- **Exercise directions**
Begin at the line below that holds "Longueur ± 100" and end at the line that holds "trums (BBZ) sowie die", transcribing each line exactly and skipping any picture.

=== Section Start ===

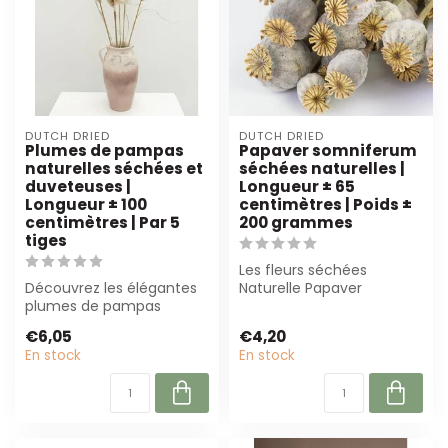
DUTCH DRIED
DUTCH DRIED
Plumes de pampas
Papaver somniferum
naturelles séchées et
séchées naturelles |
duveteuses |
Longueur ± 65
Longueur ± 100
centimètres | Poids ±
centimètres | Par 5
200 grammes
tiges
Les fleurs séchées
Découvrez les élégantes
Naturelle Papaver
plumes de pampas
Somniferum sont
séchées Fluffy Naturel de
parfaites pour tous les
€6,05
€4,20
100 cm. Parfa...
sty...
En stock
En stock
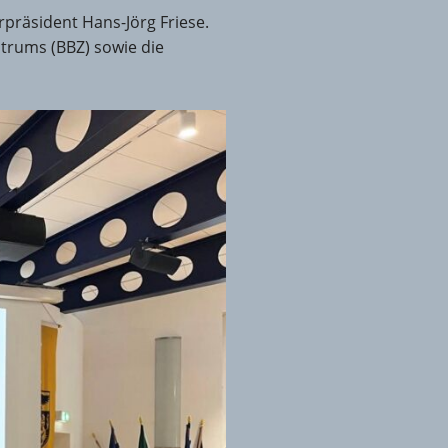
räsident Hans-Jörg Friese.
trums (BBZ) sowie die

=== Section End ===
=== Section Start ===

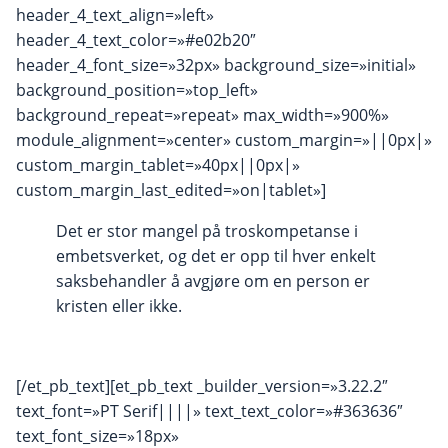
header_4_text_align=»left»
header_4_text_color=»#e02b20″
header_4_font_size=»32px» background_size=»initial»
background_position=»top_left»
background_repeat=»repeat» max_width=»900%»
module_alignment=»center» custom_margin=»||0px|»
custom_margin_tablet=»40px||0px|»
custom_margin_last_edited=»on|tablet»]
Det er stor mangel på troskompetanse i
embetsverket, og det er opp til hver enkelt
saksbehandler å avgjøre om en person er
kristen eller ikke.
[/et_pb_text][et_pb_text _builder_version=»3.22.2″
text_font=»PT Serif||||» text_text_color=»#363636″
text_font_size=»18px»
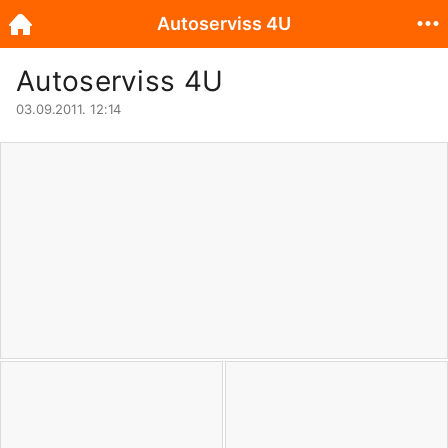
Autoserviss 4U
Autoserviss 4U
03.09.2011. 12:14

=== Section End ===

- **Answer to this problem**
Longueur ± 100
centimètres | Poids ±
centimètres | Par 5
200 grammes
tiges
Les fleurs séchées
Découvrez les élégantes
Naturelle Papaver
plumes de pampas
Somniferum sont
séchées Fluffy Naturel de
parfaites pour tous les
€6,05
€4,20
100 cm. Parfa...
sty...
En stock
En stock
räsident Hans-Jörg Friese.
trums (BBZ) sowie die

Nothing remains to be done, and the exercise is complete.